Russian Gazprom informed Polish and Bulgarian natural gas companies that supply of Russian gas has been halted this morning and will not resume unless Poland and Bulgaria agreed to pay for gas in Russian rubles. This means that the sanctions grand finale may have arrived. As Russia decided to cut Europe off its gas before Europe imposed embargo. While it is uncertain what comes next, it is certain that the whole discussion on the Russian natural gas embargo will gather pace now.
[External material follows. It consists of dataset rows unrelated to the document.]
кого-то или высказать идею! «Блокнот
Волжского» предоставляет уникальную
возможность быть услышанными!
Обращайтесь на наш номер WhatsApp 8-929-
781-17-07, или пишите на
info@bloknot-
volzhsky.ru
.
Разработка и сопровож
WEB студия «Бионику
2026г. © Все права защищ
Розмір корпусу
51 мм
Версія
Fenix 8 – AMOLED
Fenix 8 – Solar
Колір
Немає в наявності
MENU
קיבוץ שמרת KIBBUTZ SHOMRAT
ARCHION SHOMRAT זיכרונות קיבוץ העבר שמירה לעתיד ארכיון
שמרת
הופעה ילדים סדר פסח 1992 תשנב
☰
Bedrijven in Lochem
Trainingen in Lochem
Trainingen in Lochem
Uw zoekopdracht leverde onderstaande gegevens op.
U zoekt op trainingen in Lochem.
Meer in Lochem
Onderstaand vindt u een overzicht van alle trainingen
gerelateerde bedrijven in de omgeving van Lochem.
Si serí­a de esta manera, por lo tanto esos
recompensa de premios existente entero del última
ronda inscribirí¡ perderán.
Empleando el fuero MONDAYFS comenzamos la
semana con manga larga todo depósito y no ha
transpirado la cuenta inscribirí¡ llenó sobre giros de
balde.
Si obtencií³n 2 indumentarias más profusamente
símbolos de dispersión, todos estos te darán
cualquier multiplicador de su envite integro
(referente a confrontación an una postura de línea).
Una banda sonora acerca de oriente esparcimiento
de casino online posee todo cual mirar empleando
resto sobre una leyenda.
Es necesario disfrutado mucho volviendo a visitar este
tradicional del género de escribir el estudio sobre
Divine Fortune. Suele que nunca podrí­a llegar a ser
Neither Poland, nor Bulgaria plan to make payments in roubles but reaction of other European countries may be different. Media reports (unconfirmed yet) claim that Austria has backed down and agreed to pay for Russian gas in roubles. Meanwhile, Greece has called an emergency meeting on the situation. So far, Russia has halted supplies to relatively small European countries, meant likely at sending a message to bigger countries, like Germany. Germany’s opposition to imposing an oil embargo is weakening but natural gas is a different story.
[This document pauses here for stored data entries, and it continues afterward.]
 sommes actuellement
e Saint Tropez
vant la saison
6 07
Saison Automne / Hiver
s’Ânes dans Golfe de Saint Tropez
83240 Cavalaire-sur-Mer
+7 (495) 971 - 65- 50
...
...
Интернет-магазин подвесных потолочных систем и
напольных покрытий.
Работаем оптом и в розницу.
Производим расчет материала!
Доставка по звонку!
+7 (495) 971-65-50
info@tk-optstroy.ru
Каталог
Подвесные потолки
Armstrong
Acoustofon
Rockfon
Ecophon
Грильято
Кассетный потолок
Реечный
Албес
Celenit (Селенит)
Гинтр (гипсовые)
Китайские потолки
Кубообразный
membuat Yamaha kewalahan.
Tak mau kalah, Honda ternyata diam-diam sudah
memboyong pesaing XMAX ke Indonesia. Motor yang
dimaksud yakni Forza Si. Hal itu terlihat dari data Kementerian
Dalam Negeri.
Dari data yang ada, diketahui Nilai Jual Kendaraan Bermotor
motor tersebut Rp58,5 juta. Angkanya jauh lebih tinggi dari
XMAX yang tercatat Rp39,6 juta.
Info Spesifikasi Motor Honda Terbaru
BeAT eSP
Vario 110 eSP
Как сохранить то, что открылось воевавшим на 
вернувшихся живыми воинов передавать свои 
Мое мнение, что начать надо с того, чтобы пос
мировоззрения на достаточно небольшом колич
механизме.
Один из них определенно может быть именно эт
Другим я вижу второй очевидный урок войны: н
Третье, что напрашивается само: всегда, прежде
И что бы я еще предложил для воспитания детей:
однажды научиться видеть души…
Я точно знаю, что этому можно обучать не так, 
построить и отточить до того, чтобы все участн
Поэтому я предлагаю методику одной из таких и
While the sudden halt of Russian gas exports to Europe will be a blow for the European economy, it will also be a blow to Russia. Russia simply cannot replace exports to the EU with exports to other customers due to inadequate infrastructure. As the situation benefits no one, the question is who blinks first.
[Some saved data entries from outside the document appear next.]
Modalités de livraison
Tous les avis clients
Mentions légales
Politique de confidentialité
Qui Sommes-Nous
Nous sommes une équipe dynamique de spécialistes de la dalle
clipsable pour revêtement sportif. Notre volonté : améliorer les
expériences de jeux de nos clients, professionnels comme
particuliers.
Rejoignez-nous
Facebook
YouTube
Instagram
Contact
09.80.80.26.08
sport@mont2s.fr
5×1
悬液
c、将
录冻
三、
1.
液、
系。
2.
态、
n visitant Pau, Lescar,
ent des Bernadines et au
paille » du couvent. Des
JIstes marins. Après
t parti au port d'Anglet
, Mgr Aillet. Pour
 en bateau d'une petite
The situation is putting upward pressure mostly on European gas prices, investors should also follow US prices (NATGAS). European countries are boosting purchases of US LNG in order to prepare for the possibility of total Russian natural gas supply halt. While gains of the US gas benchmark were limited so far, the line of least resistance leads higher. Taking a look at the NATGAS chart at D1 interval, we can see that recent correction was halted near the 2021 highs and upward move was resumed today. The nearest resistance to watch is marked with 161.8% exterior retracement of a downward move that occurred in the second half of 2021.